**Task brief:**
Below are entries; tally how many lines hold the string "from" and answer with only that figure.

[Page-level text extractions]
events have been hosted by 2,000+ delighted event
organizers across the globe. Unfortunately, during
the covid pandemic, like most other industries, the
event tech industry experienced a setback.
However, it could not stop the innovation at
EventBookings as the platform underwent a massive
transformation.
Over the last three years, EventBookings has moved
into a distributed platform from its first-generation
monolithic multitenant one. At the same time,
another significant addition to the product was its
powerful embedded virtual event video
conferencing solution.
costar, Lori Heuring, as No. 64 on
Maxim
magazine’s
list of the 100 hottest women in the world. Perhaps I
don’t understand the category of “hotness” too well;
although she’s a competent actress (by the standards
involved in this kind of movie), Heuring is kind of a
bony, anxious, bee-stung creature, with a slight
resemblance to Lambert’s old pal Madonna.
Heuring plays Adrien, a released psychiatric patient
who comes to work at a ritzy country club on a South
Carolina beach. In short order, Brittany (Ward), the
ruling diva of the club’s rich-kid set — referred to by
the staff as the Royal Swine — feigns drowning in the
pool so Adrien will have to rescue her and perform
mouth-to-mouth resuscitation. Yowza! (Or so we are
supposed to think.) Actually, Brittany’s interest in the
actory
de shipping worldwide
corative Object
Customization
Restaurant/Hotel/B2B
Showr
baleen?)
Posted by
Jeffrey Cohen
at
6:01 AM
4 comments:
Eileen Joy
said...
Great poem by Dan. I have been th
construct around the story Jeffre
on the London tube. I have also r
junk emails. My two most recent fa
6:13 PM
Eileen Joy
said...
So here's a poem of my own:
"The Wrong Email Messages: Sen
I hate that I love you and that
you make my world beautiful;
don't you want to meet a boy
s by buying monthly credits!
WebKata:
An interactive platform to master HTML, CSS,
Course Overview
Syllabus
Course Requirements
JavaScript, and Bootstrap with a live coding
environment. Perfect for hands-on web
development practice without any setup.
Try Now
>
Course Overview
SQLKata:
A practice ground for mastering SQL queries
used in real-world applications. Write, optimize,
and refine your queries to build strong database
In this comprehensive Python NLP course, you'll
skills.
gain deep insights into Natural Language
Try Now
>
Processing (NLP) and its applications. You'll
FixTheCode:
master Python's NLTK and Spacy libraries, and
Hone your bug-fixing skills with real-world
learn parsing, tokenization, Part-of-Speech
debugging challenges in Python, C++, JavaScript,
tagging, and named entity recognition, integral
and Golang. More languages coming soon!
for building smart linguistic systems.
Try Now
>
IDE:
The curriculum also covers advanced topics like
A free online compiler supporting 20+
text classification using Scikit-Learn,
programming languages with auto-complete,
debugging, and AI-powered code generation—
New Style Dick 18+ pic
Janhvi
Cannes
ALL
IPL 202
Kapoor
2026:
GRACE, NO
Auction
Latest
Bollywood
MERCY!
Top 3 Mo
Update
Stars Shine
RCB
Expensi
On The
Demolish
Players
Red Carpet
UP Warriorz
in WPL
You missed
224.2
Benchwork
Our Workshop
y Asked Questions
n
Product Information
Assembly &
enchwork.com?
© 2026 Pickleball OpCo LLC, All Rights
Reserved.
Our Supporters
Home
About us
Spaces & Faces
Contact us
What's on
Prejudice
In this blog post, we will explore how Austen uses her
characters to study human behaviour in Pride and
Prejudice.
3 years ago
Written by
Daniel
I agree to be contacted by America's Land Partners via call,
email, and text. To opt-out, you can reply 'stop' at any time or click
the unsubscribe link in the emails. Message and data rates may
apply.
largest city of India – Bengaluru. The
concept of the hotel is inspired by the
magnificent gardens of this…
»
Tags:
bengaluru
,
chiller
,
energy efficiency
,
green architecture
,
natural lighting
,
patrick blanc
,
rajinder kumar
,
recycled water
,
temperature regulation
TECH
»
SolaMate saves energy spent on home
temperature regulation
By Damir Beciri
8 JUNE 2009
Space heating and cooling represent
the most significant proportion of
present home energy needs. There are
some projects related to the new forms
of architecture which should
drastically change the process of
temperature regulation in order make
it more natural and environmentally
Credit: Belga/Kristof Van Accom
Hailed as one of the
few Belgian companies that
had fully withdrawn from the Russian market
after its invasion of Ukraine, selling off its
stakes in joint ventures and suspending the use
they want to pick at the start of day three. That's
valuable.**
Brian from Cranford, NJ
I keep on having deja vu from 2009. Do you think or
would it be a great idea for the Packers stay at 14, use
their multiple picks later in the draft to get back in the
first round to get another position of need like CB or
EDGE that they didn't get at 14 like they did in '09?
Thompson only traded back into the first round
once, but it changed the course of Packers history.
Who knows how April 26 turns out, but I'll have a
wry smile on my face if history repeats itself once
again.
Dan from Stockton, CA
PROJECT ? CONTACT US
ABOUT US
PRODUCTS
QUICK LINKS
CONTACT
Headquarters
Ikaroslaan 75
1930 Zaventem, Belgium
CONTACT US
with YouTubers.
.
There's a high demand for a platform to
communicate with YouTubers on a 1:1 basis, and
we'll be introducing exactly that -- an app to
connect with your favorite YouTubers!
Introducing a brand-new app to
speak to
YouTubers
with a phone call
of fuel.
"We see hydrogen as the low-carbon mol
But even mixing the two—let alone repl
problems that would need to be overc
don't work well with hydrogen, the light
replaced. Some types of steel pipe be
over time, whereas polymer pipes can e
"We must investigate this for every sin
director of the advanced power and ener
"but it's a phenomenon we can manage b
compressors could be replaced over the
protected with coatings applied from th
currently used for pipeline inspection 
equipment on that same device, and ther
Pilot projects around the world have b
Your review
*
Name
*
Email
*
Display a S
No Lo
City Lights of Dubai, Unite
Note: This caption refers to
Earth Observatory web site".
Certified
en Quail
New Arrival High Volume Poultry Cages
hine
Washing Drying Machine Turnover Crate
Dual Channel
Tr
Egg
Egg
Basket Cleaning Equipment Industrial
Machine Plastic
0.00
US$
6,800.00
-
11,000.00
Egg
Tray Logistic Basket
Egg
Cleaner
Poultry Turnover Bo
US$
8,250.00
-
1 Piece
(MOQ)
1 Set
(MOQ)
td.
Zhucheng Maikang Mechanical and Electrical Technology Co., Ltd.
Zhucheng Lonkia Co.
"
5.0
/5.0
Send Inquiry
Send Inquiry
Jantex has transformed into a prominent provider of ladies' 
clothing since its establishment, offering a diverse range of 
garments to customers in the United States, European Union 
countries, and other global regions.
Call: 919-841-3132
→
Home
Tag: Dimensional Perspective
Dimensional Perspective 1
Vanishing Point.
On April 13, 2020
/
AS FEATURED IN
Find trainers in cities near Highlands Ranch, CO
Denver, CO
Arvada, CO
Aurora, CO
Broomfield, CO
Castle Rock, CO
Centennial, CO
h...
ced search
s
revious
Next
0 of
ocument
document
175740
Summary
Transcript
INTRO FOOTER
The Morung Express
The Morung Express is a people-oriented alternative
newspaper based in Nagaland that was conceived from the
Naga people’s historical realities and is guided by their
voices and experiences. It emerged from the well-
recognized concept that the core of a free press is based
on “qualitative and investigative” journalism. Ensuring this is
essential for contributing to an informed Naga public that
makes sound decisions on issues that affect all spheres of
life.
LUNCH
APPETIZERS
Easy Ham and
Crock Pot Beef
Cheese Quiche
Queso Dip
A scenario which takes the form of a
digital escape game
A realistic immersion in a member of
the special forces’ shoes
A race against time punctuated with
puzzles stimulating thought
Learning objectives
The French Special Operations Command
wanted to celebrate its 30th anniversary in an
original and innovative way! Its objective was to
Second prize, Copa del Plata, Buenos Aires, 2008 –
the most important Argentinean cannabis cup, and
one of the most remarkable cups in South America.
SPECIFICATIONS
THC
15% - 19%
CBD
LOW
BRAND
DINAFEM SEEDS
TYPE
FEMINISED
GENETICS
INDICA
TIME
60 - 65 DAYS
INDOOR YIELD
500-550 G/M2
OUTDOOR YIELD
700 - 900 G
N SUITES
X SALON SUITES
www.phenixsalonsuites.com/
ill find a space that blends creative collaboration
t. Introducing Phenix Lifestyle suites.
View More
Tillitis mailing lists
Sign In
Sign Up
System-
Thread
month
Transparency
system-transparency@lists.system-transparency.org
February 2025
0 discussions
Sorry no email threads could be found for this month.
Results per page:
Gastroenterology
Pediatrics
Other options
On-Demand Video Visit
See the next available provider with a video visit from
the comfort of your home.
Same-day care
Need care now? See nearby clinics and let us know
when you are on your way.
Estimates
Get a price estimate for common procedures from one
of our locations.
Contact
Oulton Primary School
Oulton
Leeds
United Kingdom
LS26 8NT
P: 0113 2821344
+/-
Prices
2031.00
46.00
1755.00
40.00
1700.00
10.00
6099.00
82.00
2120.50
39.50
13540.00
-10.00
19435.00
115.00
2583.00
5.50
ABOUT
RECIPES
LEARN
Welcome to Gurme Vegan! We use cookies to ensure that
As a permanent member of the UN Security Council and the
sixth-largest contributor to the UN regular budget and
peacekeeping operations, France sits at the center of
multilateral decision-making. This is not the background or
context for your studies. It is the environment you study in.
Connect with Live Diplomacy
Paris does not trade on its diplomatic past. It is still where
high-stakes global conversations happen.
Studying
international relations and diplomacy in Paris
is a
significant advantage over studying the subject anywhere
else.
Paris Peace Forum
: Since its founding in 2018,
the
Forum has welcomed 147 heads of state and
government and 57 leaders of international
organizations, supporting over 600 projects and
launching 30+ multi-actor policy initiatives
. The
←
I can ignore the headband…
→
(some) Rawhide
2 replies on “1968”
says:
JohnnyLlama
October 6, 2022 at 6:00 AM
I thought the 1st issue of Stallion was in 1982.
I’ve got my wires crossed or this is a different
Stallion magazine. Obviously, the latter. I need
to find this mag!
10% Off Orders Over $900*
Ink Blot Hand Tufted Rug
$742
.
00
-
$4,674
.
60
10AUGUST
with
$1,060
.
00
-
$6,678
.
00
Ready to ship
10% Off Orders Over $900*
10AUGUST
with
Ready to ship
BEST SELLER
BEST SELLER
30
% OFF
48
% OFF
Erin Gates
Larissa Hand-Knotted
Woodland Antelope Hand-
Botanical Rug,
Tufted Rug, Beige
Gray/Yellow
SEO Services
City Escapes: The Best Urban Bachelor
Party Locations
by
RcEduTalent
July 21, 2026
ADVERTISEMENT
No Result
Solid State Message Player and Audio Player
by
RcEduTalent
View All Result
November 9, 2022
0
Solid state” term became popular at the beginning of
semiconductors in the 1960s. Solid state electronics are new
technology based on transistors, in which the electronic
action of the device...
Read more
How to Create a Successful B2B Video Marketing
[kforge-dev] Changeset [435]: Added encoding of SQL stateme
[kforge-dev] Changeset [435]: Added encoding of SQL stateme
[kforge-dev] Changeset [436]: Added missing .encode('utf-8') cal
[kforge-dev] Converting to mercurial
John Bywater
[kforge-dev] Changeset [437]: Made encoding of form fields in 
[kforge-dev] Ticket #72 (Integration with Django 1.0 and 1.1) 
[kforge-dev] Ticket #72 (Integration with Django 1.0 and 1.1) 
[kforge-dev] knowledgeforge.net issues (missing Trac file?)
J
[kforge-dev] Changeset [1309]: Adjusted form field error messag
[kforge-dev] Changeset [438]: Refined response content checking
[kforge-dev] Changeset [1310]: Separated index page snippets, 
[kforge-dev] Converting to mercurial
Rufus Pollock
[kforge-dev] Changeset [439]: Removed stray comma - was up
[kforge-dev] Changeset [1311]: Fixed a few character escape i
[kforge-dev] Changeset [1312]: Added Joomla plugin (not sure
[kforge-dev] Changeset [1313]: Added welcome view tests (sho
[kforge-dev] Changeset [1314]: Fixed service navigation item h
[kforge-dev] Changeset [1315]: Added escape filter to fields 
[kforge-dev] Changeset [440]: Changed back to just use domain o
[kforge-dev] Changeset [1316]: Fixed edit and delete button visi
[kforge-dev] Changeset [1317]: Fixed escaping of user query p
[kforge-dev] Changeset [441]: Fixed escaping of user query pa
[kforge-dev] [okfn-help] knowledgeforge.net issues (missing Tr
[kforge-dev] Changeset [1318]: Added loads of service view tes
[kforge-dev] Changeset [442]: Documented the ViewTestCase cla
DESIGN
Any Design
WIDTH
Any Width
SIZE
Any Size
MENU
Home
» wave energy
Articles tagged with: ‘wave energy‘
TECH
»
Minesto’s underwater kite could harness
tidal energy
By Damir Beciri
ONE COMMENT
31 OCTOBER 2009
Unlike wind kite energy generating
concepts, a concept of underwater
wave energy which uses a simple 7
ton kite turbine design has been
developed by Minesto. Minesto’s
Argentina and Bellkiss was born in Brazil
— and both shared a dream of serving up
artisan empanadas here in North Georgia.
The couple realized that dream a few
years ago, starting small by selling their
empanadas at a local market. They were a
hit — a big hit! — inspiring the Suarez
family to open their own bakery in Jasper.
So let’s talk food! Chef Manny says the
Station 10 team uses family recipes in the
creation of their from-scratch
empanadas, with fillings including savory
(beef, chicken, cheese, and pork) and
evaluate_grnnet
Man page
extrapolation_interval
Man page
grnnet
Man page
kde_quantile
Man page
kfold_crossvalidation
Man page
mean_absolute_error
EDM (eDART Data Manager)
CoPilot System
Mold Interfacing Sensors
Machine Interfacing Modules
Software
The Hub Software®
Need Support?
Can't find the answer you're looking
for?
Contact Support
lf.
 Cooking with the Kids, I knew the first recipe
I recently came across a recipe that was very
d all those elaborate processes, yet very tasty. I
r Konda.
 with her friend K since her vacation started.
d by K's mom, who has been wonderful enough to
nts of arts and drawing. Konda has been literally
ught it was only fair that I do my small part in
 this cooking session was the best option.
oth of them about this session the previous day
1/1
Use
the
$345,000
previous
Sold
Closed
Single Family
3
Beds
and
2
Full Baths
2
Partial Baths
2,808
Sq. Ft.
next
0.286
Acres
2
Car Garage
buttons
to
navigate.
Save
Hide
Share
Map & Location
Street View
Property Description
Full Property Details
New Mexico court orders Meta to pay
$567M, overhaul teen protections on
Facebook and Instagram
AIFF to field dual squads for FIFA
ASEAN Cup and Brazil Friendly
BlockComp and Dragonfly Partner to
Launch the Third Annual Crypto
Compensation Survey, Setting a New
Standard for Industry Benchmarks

**Answer box:**
11